What the exercise asks:
I would like the records restated word for word, without the pictures.

....

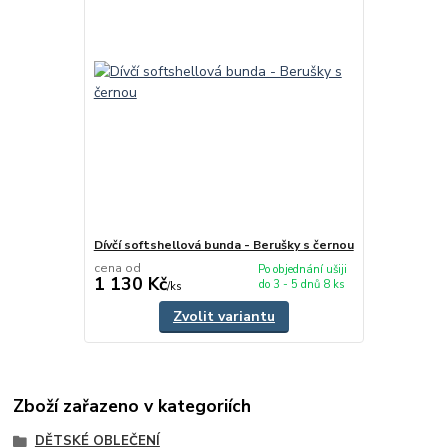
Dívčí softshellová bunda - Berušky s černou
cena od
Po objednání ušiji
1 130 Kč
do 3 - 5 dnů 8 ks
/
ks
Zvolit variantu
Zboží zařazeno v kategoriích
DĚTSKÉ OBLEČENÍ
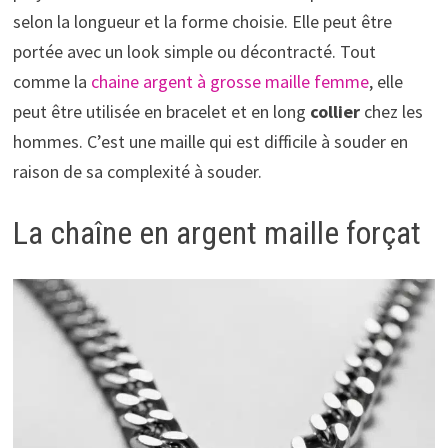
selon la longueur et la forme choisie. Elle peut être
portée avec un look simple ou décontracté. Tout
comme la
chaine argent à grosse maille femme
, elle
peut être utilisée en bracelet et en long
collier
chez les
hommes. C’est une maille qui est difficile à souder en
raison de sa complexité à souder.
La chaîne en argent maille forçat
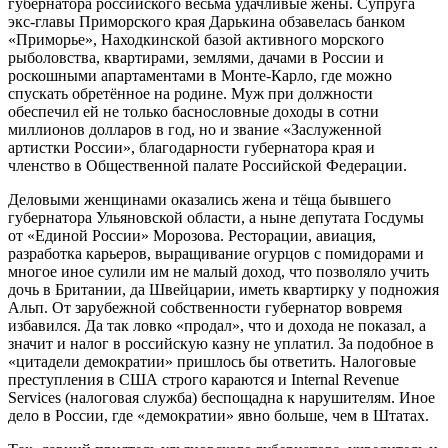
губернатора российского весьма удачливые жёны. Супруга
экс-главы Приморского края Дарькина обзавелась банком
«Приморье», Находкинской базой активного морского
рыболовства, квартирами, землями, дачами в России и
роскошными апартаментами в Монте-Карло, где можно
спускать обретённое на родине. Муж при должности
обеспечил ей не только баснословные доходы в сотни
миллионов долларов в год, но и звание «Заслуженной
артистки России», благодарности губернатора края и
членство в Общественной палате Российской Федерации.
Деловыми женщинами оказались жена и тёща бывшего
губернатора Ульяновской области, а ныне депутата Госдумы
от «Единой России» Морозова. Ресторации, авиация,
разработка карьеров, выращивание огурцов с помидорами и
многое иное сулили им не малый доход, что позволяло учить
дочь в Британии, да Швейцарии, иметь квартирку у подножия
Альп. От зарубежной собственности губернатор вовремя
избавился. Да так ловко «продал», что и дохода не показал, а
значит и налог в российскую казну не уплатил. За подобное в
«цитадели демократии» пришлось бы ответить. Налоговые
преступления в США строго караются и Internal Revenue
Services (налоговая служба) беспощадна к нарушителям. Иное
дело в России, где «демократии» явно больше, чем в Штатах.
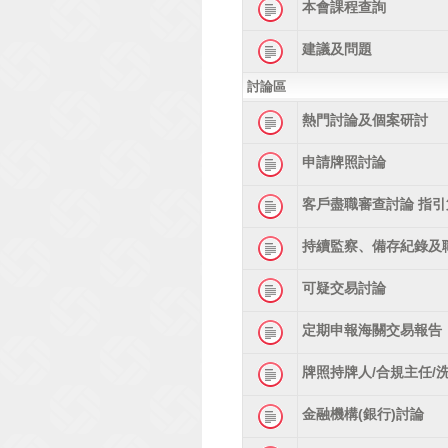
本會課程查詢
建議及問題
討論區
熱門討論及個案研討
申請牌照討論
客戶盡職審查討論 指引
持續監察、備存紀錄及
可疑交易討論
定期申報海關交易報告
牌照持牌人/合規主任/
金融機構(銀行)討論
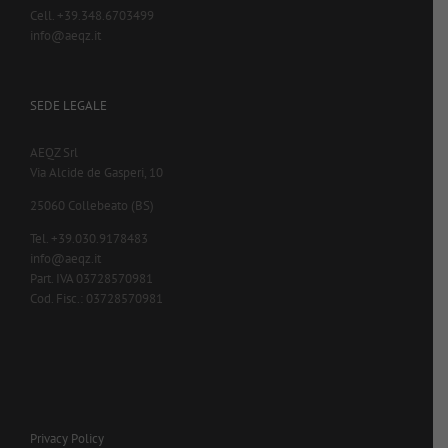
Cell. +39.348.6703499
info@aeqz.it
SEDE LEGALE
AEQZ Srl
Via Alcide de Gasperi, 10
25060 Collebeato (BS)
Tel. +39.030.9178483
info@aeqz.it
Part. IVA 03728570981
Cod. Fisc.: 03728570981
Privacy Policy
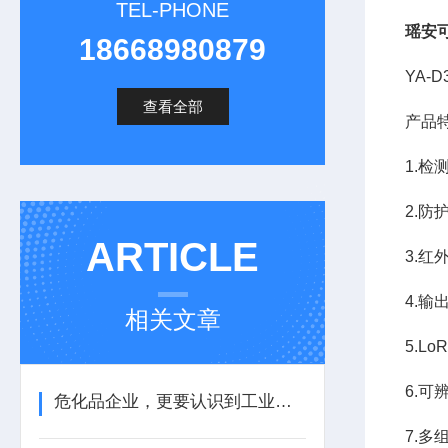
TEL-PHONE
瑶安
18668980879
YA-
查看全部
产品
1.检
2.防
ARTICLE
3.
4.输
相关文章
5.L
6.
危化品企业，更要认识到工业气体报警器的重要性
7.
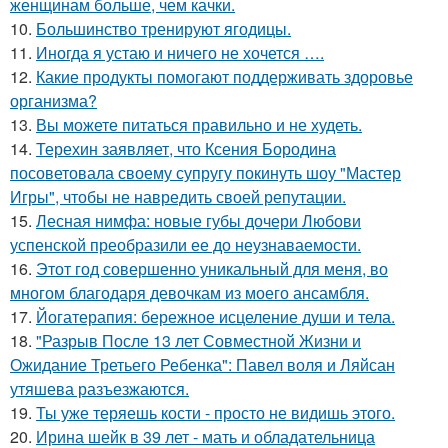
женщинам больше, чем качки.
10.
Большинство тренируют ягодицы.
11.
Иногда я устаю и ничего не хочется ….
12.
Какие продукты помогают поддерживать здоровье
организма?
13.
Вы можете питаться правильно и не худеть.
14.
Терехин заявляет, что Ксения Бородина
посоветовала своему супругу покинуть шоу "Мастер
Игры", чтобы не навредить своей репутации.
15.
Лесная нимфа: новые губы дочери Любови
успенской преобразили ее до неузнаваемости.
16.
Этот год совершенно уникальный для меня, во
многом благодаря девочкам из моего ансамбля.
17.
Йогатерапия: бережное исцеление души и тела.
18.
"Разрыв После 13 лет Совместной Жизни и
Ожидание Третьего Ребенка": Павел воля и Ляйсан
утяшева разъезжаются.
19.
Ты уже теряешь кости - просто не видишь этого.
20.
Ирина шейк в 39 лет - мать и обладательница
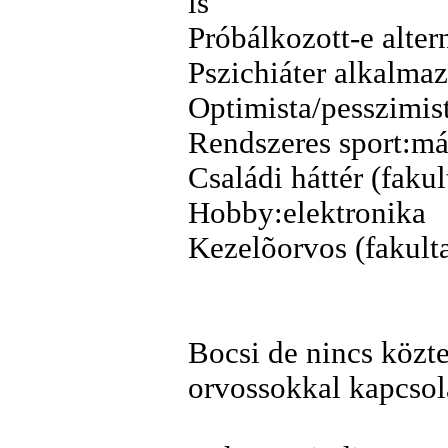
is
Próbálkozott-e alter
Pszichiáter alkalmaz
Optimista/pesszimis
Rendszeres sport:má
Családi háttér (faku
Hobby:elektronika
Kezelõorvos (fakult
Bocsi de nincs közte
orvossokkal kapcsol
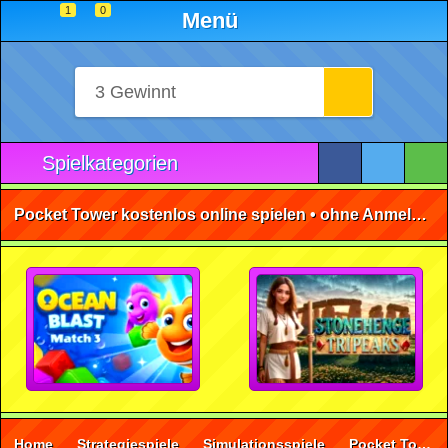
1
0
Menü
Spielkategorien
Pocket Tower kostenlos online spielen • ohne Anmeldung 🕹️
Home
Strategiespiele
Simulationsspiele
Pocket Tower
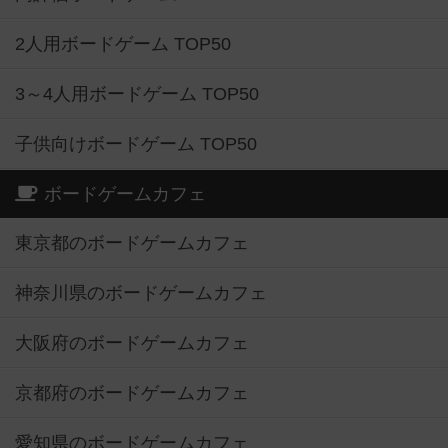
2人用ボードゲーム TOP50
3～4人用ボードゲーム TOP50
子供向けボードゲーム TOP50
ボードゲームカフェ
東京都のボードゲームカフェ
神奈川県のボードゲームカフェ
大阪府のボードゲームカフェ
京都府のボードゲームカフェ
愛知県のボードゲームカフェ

....

Written solution:
Dívčí softshellová bunda - Berušky s černou
cena od
Po objednání ušiji
1 130 Kč
do 3 - 5 dnů 8 ks
/
ks
Zvolit variantu
Zboží zařazeno v kategoriích
DĚTSKÉ OBLEČENÍ
selon la longueur et la forme choisie. Elle peut être
portée avec un look simple ou décontracté. Tout
comme la
chaine argent à grosse maille femme
, elle
peut être utilisée en bracelet et en long
collier
chez les
hommes. C’est une maille qui est difficile à souder en
raison de sa complexité à souder.
La chaîne en argent maille forçat
губернатора российского весьма удачливые жёны. Супруга
экс-главы Приморского края Дарькина обзавелась банком
«Приморье», Находкинской базой активного морского
рыболовства, квартирами, землями, дачами в России и
роскошными апартаментами в Монте-Карло, где можно
спускать обретённое на родине. Муж при должности
обеспечил ей не только баснословные доходы в сотни
миллионов долларов в год, но и звание «Заслуженной
артистки России», благодарности губернатора края и
членство в Общественной палате Российской Федерации.
Деловыми женщинами оказались жена и тёща бывшего
губернатора Ульяновской области, а ныне депутата Госдумы
от «Единой России» Морозова. Ресторации, авиация,
разработка карьеров, выращивание огурцов с помидорами и
многое иное сулили им не малый доход, что позволяло учить
дочь в Британии, да Швейцарии, иметь квартирку у подножия
Альп. От зарубежной собственности губернатор вовремя
избавился. Да так ловко «продал», что и дохода не показал, а
значит и налог в российскую казну не уплатил. За подобное в
«цитадели демократии» пришлось бы ответить. Налоговые
преступления в США строго караются и Internal Revenue
Services (налоговая служба) беспощадна к нарушителям. Иное
дело в России, где «демократии» явно больше, чем в Штатах.
本會課程查詢
建議及問題
討論區
熱門討論及個案研討
申請牌照討論
客戶盡職審查討論 指引
持續監察、備存紀錄及
可疑交易討論
定期申報海關交易報告
牌照持牌人/合規主任/
金融機構(銀行)討論
Cell. +39.348.6703499
info@aeqz.it
SEDE LEGALE
AEQZ Srl
Via Alcide de Gasperi, 10
25060 Collebeato (BS)
Tel. +39.030.9178483
info@aeqz.it
Part. IVA 03728570981
Cod. Fisc.: 03728570981
Privacy Policy
TEL-PHONE
瑶安
18668980879
YA-
查看全部
产品
1.检
2.防
ARTICLE
3.
4.输
相关文章
5.L
6.
危化品企业，更要认识到工业气体报警器的重要性
7.
женщинам больше, чем качки.
10.
Большинство тренируют ягодицы.
11.
Иногда я устаю и ничего не хочется ….
12.
Какие продукты помогают поддерживать здоровье
организма?
13.
Вы можете питаться правильно и не худеть.
14.
Терехин заявляет, что Ксения Бородина
посоветовала своему супругу покинуть шоу "Мастер
Игры", чтобы не навредить своей репутации.
15.
Лесная нимфа: новые губы дочери Любови
успенской преобразили ее до неузнаваемости.
16.
Этот год совершенно уникальный для меня, во
многом благодаря девочкам из моего ансамбля.
17.
Йогатерапия: бережное исцеление души и тела.
18.
"Разрыв После 13 лет Совместной Жизни и
Ожидание Третьего Ребенка": Павел воля и Ляйсан
утяшева разъезжаются.
19.
Ты уже теряешь кости - просто не видишь этого.
20.
Ирина шейк в 39 лет - мать и обладательница
is
Próbálkozott-e alter
Pszichiáter alkalmaz
Optimista/pesszimis
Rendszeres sport:má
Családi háttér (faku
Hobby:elektronika
Kezelõorvos (fakult
Bocsi de nincs közte
orvossokkal kapcsol
1
0
Menü
Spielkategorien
Pocket Tower kostenlos online spielen • ohne Anmeldung 🕹️
Home
Strategiespiele
Simulationsspiele
Pocket Tower
2人用ボードゲーム TOP50
3～4人用ボードゲーム TOP50
子供向けボードゲーム TOP50
ボードゲームカフェ
東京都のボードゲームカフェ
神奈川県のボードゲームカフェ
大阪府のボードゲームカフェ
京都府のボードゲームカフェ
愛知県のボードゲームカフェ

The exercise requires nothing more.